Radioactive Waste 894 – Butte County Idaho Is Suing The Department Of Energy Over Storage Of Nuclear Waste – Part 1 of 2 Parts

Part 1 of 2 Parts
     Butte County in Idaho is suing the Department of Energy (DoE) over nuclear waste stored at the desert site west of Idaho Falls. The lawsuit was filed last Monday in the U.S. District Court of Idaho’s Eastern Division. It followed the recent death of former Idaho Governor Phil Batt. He and fellow former Governor, Cecil Andrus, worked out the 1995 Settlement Agreement with the DoE. This agreement laid out deadlines governing nuclear waste cleanup in Idaho.
     The forty-nine page complaint was filed on the county’s behalf by Arco attorney Steve L. Steven. Among issues raised in the lawsuit is the federal government’s failure to create permanent national repository for spent nuclear fuel. This has forced local communities to house the spent nuclear fuel. The lawsuit says that “The interim storage of spent nuclear fuel in Butte County is now de facto permanent disposal.” The complaint went on to say that forced interim storage has “ongoing social and economic impacts to Butte County as well as social and economic impacts that have yet to occur.”

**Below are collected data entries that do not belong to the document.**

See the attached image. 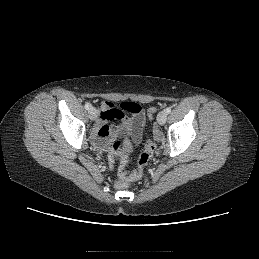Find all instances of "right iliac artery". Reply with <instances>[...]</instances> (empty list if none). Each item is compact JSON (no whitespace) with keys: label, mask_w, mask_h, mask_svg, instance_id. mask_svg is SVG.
<instances>
[{"label":"right iliac artery","mask_w":259,"mask_h":259,"mask_svg":"<svg viewBox=\"0 0 259 259\" xmlns=\"http://www.w3.org/2000/svg\"><path fill=\"white\" fill-rule=\"evenodd\" d=\"M90 107H91V105H90L89 103H86V104H85V109H86V110H89Z\"/></svg>","instance_id":"obj_1"}]
</instances>
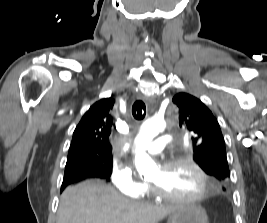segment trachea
<instances>
[{
	"label": "trachea",
	"instance_id": "obj_1",
	"mask_svg": "<svg viewBox=\"0 0 267 223\" xmlns=\"http://www.w3.org/2000/svg\"><path fill=\"white\" fill-rule=\"evenodd\" d=\"M146 114L145 103L141 100H137L132 106V115L136 120L144 119Z\"/></svg>",
	"mask_w": 267,
	"mask_h": 223
}]
</instances>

      The lawsuit argues that the storage of spent nuclear fuel at the site has “detrimental effects” and that there’s a reason that the DoE continues to store waste in places such as Butte County rather than “next to the Forrestal Building in Washington D.C. where DOE would be free from the need for state or local government cooperation.”
     The lawsuit claims that the DoE is in violation of laws which date back nearly seventy years that regulate the management of nuclear waste. The DoE has not honored commitments set forth in the Atomic Energy Act to address federal impacts to local communities. The lawsuit says the DoE has never utilized the authority “to make payments to local communities ‘where special burdens have been cast upon the State or local government by activities of the Commission.’”
    The lawsuit claimed that by not utilizing the discretionary authority that it has, the DoE demonstrates its unwillingness to acknowledge the impact of nuclear waste storage on local communities.
     The lawsuit says that weeks before the filing of the complaint, Butte County sent correspondence to the DoE’s Washington headquarters “offering to informally discuss and compromise” on the county’s concerns under the Interim Storage Fund. The DoE headquarters did not respond.
     The lawsuit notes that the county’s culture and economics livelihood are “inextricably linked” to the Idaho National Laboratory and that it “has always been and continues to be a staunch supporter of INL and its mission, except for the challenges herein presented.” According to the website of the Idaho National Laboratory, sixty percent of the site’s eight hundred and ninety square miles are in Butte County.
      The lawsuit mentions several instances in which spent nuclear fuel has been stored at the DoE’s desert site for far longer than originally intended and in facilities that were not designed to hold waste for such long periods. The lawsuit claims that the DoE provides interim storage capacity for about three hundred metric tons of spent nuclear fuel at it desert site.